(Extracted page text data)
*** Block opens ***

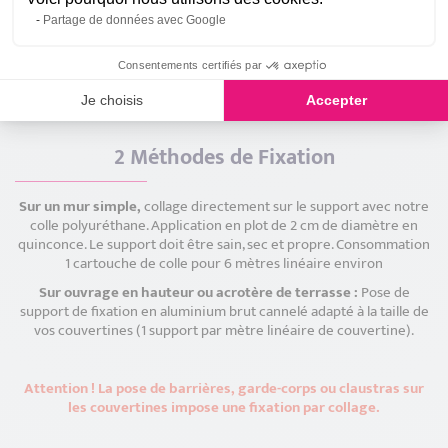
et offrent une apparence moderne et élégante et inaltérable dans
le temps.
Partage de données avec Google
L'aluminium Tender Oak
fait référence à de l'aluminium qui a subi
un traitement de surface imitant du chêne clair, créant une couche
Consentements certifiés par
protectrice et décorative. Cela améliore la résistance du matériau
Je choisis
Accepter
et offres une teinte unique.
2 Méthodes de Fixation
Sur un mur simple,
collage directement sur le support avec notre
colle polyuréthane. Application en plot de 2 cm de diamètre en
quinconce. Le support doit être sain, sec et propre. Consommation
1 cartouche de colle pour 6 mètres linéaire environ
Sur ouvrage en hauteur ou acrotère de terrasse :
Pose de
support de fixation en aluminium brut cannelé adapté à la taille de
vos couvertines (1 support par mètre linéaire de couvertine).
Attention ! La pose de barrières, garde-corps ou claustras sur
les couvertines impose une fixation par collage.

*** Block closes ***
*** Block opens ***

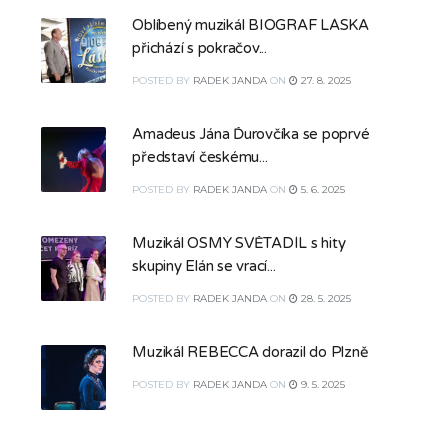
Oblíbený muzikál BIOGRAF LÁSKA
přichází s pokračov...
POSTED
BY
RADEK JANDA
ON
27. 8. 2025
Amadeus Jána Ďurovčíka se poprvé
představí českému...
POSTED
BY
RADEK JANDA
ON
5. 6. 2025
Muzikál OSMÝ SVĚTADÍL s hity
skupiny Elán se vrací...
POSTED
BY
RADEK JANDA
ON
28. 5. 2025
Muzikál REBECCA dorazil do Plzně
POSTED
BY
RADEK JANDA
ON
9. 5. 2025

*** Block closes ***
*** Block opens ***

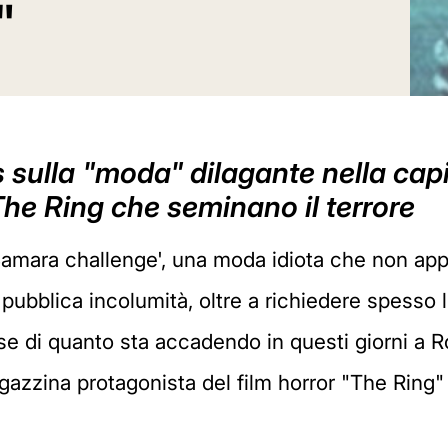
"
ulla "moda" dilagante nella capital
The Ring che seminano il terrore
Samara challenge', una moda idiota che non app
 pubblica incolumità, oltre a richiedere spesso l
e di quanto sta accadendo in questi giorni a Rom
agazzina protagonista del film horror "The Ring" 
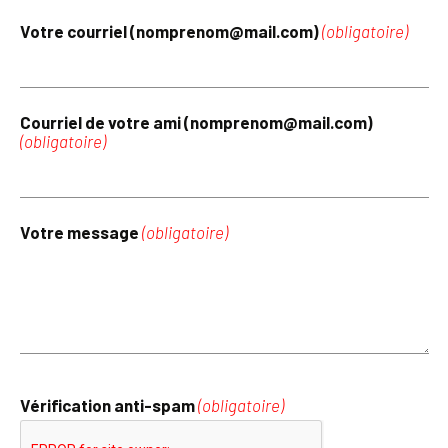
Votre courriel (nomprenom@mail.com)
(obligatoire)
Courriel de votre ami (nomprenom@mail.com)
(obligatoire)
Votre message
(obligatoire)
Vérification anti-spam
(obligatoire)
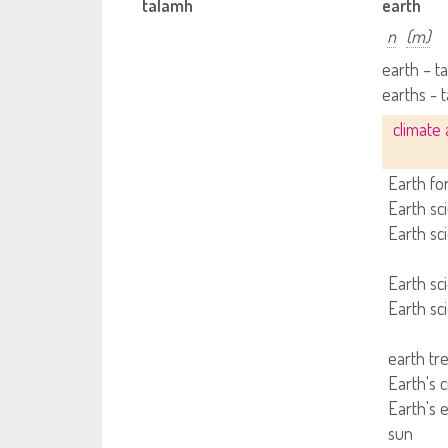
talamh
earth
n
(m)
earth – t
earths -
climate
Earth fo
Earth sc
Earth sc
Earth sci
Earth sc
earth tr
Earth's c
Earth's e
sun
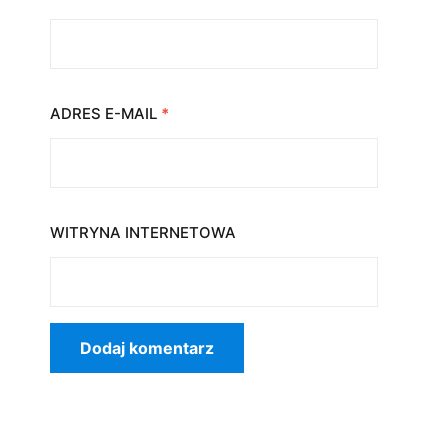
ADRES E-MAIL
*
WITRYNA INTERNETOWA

*** Block closes ***

* Task instructions
A single number is the answer: how many lines in the records above contain the word "linéaire".

* Completed exercise
2